┏━━

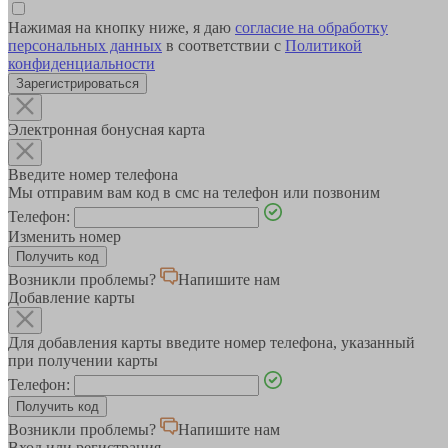
Нажимая на кнопку ниже, я даю
согласие на обработку
персональных данных
в соответствии с
Политикой
конфиденциальности
Зарегистрироваться
Электронная бонусная карта
Введите номер телефона
Мы отправим вам код в смс на телефон или позвоним
Телефон:
Изменить номер
Возникли проблемы?
Напишите нам
Добавление карты
Для добавления карты введите номер телефона, указанный
при получении карты
Телефон:
Возникли проблемы?
Напишите нам
Вход или регистрация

┗━━

Directions: When you reach the line containing "согласие на обработку" in the listing, transcribe it and every line after it exactly, through the last line, and add nothing.

Answer:
согласие на обработку
персональных данных
в соответствии с
Политикой
конфиденциальности
Зарегистрироваться
Электронная бонусная карта
Введите номер телефона
Мы отправим вам код в смс на телефон или позвоним
Телефон:
Изменить номер
Возникли проблемы?
Напишите нам
Добавление карты
Для добавления карты введите номер телефона, указанный
при получении карты
Телефон:
Возникли проблемы?
Напишите нам
Вход или регистрация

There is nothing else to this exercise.